ある日スーパーヒーロー映画のように少年は男に連れられ、「君には才能がある、ミッションに参加してくれ」と言われる。アポロ11号が月面着陸する直前に、少年は極秘で月を目指すことになるのだ。映画はSF映画のような展開になるのかと思いきや、いきなり物語は脱線し、リチャード・リンクレイターの俺的映画史映画、60年代カルチャー史を物語ることとなる。大人たちは、世界恐慌や第二次世界大戦の痛みを抱えながら、技術が世界に平和をもたらすとどこか楽観的な希望のもと邁進している時代。家庭にはテレビが普及し、「スタートレック」や「トワイライト・ゾーン」、バックス・バニーのアニメにトークショウを貪るように、時には家族とチャンネル争いをしながら楽しむ。日曜日になるとサザエさん症候群のように気持ちが落ち込んだりするも、それもまた懐かしい思い出かのように郷愁の甘いチョコレートに包まれている。


この楽観的で、感傷的で、郷愁的な質感は『リコリス・ピザ』にも共通するところがあり、カイエ・デュ・シネマベストテンにこの2本が並んでいるのも頷ける。

近年、映画監督は俺的映画史映画や自伝映画を作る傾向がある。

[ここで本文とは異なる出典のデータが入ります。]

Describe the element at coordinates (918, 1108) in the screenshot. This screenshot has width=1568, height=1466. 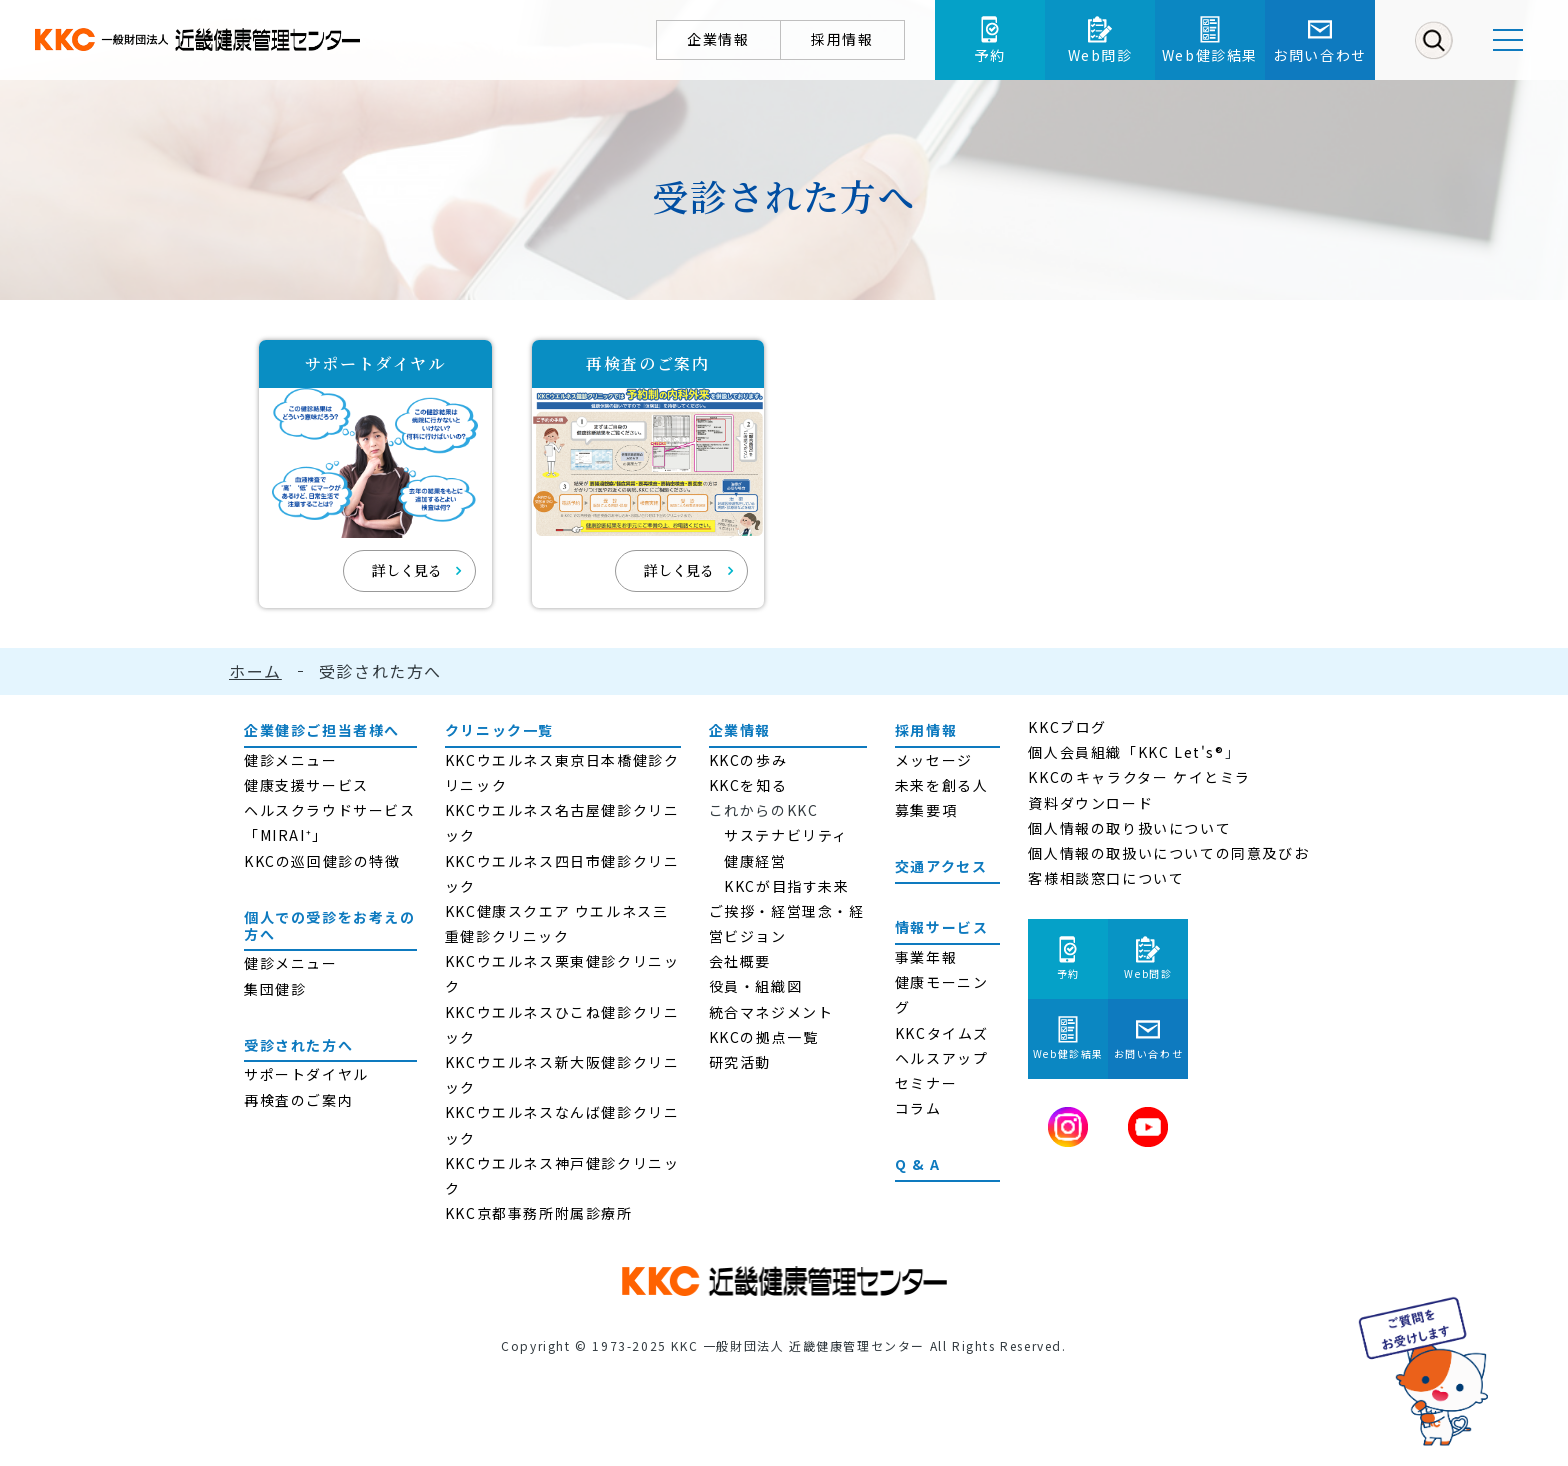
I see `コラム` at that location.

今年はウディ・アレンが『Rifkin’s Festival』で映画業界にぼやきながら、『第七の封印』や『皆殺しの天使』などといった作品を開き直ってそのまま再現する映画を撮っていた。リチャード・リンクレイターの場合、『サウンド・オブ・ミュージック』や『2001年宇宙の旅』などといった作品を、ロトスコープでデフォルメする。今回、ここに鋭い視点を感じた。我々が映画を反芻する時、それはどこかぼやけているものである。鮮明に細部まで思い出すことは難しい。抽象化された像とその時の気持ちのアーカイブを照らし合わせて内なる世界に現出する。その可視化としてロトスコープで映画を捉える演出を採用したところに新鮮さを感じたのだ。

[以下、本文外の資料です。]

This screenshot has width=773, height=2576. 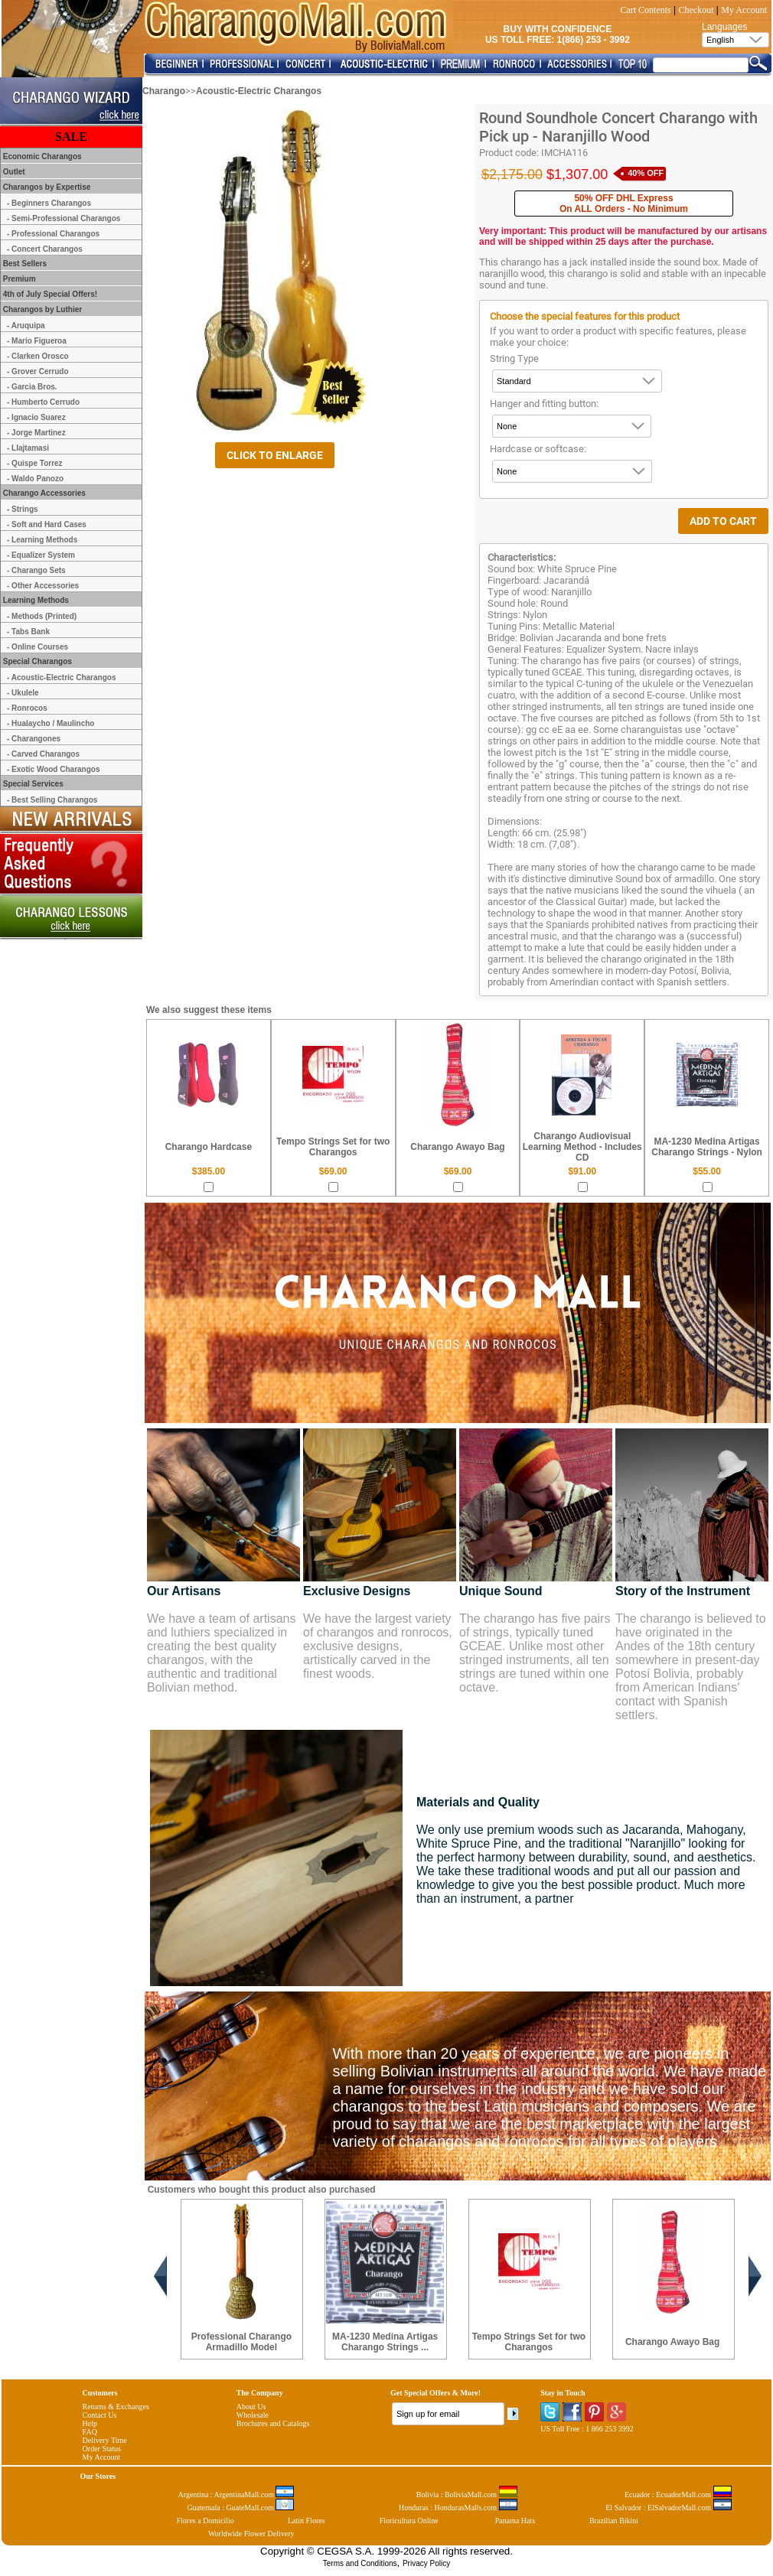 I want to click on Brochures and Catalogs, so click(x=273, y=2423).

そして、今やスマホにて現実と区別できないような高画質で遠く離れた場所の「今」が見られ、SNSでは文章で他者の脳内や政治の動きが絶え間なく流れる世界において、技術が平和をもたらすだけでないことが広く知れ渡った。AIの普及で仕事が奪われるかもと恐怖したり、自分が巨大なシステムの一部になってしまったかのように錯覚することもある。そして、コロナ禍、戦争、経済的混乱が同時に襲いかかる今において、1960年代の楽観的な技術信仰や市民生活はどこかフィクショナルなものに感じる。また、今となっては映画において子どもに演技をさせる場合は「児童搾取」に気を配る必要がある。己の欲望、撮りたい画のために、過酷な訓練をさせたり、車に轢かせようとすることはできない。ロトスコープは虚構であるアニメーションに、現実の一部を注ぎ込むことで、撮りたいけど撮れないものに対する葛藤を乗り越えているのだ。レオス・カラックスが『アネット』で、子どもをマリオネットに置き換えたようにレオス・カラックスはロトスコープを採用した。

上記を踏まえると本作は少年が宇宙に行くこと自体はあまり重要ではない。彼が本当に宇宙に行ったのかどうかの曖昧さは、つまり幼少期を振り返り、大人の目線から当時の社会に飛び込む行為のメタファーであったのだ。